Há inúmeras formas para você se aproximar de quem usa seu produto e entender o que é a experiência do ponto de vista deles. Pra descobrir quais são os gaps no seu produto você precisa adquirir o hábito de realizar entrevistas, ouvir ligações, trocar ideias com os times de atendimento.

Aproveite ferramentas como Hotjar e acompanhe o uso. Você vai descobrir problemas de usabilidade que para você não pareciam tão complicados, mas sempre se lembre da máxima de que você não é o usuário.

Faça uma pipoca e assista seus clientes usando o produto

Há empresas que têm um ritual formal para trocar aprendizados sobre as dores de clientes. Quem sabe você não possa puxar algo assim? No olist temos o Voice of the Customer e é um sucesso.

Refresque constantemente sua mente sobre as dores das pessoas. O que pode ser melhor? O que está faltando? A hierarquia da informação faz sentido? As plataformas se conversam? A redação é clara e simples? Será que o seu produto se vende por si só? Você está deixando claro a trilha que o lead e/ou cliente deve seguir para atingir o objetivo final?

Referências

Tudo é insumo, mas não se desespere. "Olha o cadastro da empresa Y, vamos implementar assim!". O que funciona para a outra empresa pode não funcionar para a sua, portanto consuma muitas referências, inclusive de mercados totalmente opostos ao seu, aproveite o que faz sentido e adapte para o seu cenário.

Recomendo os dois sites Growth Design e User Onboard. Eles trazem análises de produtos famosos (como Tinder Gold) de ponta a ponta, explicando de forma divertida o que funcionou ou não no fluxo com embasamentos científicos e estudos da psicologia.

Para concluir

A tecnologia evolui rápido, porém a humanidade não se desenvolve no mesmo ritmo. Continuamos com as mesmas inseguranças primitivas que devem ser consideradas ao projetar para um outro ser humano.
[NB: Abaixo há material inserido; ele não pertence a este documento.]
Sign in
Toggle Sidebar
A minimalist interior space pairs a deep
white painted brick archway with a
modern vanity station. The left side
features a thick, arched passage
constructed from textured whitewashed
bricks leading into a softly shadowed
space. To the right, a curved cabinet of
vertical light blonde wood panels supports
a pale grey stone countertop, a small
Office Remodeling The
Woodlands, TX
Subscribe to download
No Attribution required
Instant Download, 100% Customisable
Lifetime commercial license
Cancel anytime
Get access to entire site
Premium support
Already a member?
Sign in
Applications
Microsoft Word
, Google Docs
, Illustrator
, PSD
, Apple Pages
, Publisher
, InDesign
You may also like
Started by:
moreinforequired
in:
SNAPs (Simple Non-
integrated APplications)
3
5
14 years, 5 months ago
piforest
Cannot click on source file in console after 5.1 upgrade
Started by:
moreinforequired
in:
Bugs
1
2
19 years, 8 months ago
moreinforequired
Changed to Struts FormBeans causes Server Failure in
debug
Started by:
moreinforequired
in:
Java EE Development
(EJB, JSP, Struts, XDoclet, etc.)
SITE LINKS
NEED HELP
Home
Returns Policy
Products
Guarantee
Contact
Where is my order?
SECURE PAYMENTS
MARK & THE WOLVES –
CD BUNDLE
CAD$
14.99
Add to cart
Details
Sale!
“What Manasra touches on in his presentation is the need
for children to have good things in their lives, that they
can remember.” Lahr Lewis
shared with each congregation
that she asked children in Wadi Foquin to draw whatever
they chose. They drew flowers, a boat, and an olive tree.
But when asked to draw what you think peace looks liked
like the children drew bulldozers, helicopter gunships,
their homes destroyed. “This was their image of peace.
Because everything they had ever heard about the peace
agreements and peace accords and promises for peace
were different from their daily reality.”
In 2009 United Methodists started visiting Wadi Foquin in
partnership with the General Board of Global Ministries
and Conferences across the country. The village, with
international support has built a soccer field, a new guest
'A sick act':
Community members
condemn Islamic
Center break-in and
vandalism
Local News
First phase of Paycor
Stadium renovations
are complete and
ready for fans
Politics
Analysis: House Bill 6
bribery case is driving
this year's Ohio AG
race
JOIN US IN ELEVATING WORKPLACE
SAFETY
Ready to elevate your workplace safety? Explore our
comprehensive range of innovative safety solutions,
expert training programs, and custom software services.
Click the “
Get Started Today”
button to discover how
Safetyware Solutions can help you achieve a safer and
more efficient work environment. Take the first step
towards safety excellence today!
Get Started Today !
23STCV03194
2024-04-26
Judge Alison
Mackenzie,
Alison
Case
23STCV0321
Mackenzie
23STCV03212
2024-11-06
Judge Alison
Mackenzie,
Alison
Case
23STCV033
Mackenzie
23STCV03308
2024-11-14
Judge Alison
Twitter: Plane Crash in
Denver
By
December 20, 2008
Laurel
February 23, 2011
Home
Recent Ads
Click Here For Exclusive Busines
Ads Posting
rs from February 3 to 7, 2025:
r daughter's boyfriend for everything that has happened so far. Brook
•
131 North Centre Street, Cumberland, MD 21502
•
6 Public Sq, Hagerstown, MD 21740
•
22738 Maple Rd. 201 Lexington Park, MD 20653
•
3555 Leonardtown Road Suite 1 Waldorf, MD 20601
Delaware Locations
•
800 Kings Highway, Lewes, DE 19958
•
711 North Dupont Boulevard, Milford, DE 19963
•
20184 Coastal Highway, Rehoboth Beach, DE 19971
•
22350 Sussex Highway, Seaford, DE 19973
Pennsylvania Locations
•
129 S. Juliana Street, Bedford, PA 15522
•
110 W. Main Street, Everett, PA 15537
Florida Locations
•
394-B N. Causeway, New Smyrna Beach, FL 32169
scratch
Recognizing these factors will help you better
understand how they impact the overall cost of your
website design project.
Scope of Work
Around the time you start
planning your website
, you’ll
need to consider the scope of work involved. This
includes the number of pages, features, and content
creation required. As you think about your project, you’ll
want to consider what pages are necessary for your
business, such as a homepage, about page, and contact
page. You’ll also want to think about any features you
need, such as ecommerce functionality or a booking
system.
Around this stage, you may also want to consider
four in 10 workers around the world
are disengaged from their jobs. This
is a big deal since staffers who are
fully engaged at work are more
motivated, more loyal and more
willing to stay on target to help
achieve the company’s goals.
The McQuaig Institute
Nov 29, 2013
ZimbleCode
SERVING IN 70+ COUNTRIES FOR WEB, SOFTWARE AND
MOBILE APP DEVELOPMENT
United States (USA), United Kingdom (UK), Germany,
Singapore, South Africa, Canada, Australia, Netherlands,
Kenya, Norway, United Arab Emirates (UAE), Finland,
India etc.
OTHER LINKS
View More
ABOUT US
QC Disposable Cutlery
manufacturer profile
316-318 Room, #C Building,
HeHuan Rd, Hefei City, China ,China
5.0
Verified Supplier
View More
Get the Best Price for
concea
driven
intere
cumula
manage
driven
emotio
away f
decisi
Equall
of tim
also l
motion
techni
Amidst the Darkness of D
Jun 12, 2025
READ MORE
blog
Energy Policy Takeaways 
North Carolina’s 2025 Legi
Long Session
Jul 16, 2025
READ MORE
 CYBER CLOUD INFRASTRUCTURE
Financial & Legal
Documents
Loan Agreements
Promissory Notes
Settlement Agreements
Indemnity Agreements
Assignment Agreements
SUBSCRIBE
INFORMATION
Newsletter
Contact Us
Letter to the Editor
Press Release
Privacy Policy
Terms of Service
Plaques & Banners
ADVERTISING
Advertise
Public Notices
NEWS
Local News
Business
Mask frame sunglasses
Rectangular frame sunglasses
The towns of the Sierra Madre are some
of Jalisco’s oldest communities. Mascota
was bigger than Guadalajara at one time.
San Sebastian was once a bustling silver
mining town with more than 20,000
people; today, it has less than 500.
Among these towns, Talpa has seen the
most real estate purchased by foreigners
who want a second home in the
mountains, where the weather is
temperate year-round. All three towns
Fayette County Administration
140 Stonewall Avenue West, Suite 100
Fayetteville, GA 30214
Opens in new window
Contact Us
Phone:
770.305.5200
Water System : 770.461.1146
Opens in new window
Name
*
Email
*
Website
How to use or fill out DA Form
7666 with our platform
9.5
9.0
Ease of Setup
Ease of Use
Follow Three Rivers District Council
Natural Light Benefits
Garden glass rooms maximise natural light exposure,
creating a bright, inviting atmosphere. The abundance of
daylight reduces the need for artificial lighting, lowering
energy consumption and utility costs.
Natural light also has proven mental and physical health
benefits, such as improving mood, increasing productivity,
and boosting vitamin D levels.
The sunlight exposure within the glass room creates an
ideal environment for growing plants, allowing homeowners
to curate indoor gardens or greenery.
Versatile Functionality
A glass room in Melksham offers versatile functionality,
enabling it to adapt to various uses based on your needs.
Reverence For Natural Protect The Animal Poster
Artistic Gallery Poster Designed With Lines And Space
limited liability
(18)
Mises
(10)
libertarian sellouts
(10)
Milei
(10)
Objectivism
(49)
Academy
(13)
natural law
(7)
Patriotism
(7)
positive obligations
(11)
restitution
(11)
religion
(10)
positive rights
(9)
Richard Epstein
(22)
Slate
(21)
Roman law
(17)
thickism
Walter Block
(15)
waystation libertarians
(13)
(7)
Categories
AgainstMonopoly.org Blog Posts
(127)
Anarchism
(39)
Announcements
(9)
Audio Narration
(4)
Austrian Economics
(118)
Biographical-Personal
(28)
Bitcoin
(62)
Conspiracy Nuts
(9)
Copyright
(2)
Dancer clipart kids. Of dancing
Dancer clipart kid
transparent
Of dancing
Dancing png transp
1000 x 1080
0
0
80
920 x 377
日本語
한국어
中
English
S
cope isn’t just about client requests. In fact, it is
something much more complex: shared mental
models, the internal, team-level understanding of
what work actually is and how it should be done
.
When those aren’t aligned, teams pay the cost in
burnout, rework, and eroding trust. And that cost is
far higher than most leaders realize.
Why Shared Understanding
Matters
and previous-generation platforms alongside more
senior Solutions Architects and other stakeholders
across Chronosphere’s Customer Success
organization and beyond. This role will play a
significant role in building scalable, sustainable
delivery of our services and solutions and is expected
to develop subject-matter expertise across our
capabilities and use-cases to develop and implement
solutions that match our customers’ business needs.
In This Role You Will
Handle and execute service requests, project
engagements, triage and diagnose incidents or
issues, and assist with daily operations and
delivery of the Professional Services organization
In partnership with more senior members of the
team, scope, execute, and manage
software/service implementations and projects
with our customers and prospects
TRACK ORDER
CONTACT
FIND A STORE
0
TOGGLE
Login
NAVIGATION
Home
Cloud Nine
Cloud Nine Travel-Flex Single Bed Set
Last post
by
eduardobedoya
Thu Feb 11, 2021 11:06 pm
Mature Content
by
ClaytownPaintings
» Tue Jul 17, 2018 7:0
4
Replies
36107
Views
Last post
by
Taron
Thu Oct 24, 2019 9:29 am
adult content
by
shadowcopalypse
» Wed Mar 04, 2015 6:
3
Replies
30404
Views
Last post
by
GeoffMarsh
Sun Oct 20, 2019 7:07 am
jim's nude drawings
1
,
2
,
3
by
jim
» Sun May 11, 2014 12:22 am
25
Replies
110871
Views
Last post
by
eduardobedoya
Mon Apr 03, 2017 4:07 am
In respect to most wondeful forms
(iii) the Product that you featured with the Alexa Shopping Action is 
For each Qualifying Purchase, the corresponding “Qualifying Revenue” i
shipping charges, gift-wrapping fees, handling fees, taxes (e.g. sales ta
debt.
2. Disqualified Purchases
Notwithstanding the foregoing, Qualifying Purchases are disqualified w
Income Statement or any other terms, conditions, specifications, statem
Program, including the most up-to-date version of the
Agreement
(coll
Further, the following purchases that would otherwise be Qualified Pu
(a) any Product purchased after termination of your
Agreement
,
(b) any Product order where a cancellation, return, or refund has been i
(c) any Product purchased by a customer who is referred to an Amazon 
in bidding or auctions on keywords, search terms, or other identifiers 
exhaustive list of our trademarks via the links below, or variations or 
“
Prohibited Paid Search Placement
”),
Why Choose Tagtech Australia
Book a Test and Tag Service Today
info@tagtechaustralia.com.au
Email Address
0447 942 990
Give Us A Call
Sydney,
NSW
Product-led growth ainda está engatinhando no Brasil. É um modelo interessante para escalas de aquisição e que permite muitas explorações a ritmos acelerados.

No olist estamos testando um modelo híbrido de aquisição, onde o principal é o product-led growth, porém com times de vendas atacando os lojistas que não continuam o fluxo por conta própria. Aprendemos muito desde o início do ano e provavelmente teremos muito a compartilhar no futuro.

Espero que você aplique as dicas de usabilidade e que o artigo sirva como provocação, promovendo mais discussões entre designers, product managers e desenvolvedores sobre o assunto.